A More Strategic Approach
The salary sacrifice changes do not mean that workplace benefits are becoming less important. If anything, they require employers to take a more strategic approach. Rather than offering a broad package for appearance’s sake, employers will need to focus on employee benefits that align with workforce needs, business objectives and measurable outcomes.
The likely direction is therefore towards more selective, evidence-led benefits design. Employers that review their schemes early, communicate clearly with staff and focus investment on benefits that deliver practical value will be better placed to manage the 2029 changes without undermining employee support.
Employee Engagement Falls
Employee engagement remains extremely weak in the UK, according to Gallup’s State of the Global Workplace 2026 report. In 2025, only 10% of UK employees were engaged at work, below the European average of 12% and significantly below the global average of 20%. Gallup’s UK data also shows that engagement has effectively flatlined in recent years, remaining at 10% in 2022, 2023, 2024 and 2025.

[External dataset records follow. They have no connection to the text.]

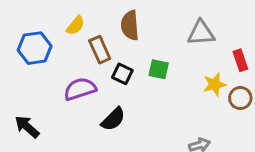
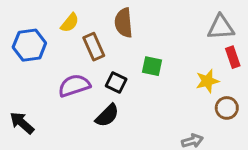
gray triangle: (201, 33) -> (221, 27), moved
black square: (122, 74) -> (116, 83), moved
brown circle: (240, 98) -> (227, 108), moved

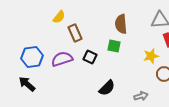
brown semicircle: (124, 23) -> (121, 24), moved
blue hexagon: (29, 45) -> (32, 57), moved
black semicircle: (107, 115) -> (107, 88), moved

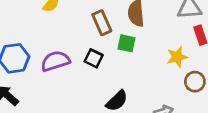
brown rectangle: (75, 33) -> (102, 23), moved

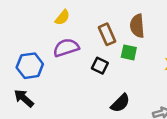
purple semicircle: (55, 61) -> (66, 48), moved

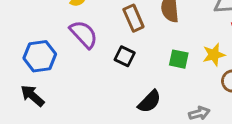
purple semicircle: (66, 48) -> (84, 34), turned 65
green square: (129, 52) -> (179, 59), moved

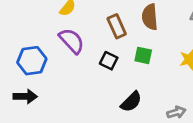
green square: (179, 59) -> (143, 55), moved
black arrow: (32, 96) -> (25, 96), turned 140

The global picture is also deteriorating. Gallup found that worldwide employee engagement fell to 20% in 2025, its lowest level since 2020 and the first time engagement has declined for two consecutive years. It estimates that low engagement cost the world economy approximately $10 trillion in lost productivity, equivalent to 9% of global GDP.
The UK figures are particularly concerning because they sit alongside wider indicators of workplace strain. Gallup found that 46% of UK employees experienced significant stress the previous day, compared with 39% across Europe and 40% globally. This suggests that low engagement is not simply a morale issue, but part of a wider productivity, wellbeing and management challenge.
A key theme in the report is the declining engagement of managers. Gallup found that manager engagement has fallen by nine percentage points since 2022, with the sharpest annual drop occurring between 2024 and 2025, when it declined from 27% to 22%. This matters because managers play a central role in setting expectations, supporting teams and shaping day-to-day employee experience.
For employers, the message is clear. Engagement cannot be treated as a soft HR metric. Low engagement affects productivity, retention, absence, wellbeing and workplace culture. In a period of rising employment costs and greater scrutiny of employee benefits, organisations will need to focus on management quality, communication, workload, wellbeing support and whether employees feel connected to the purpose and direction of the business.
Employers: What This Means
- Employers should review employee benefits packages before the April 2029 salary sacrifice changes take effect.
- Any reduction in pension contributions or wider employee benefits should be assessed against retention, morale and recruitment risks.
- Benefits that support absence management, return-to-work outcomes, financial protection and wellbeing may become more important.
- Low engagement should be treated as a business risk, with management quality, workload, communication and wellbeing support requiring closer attention.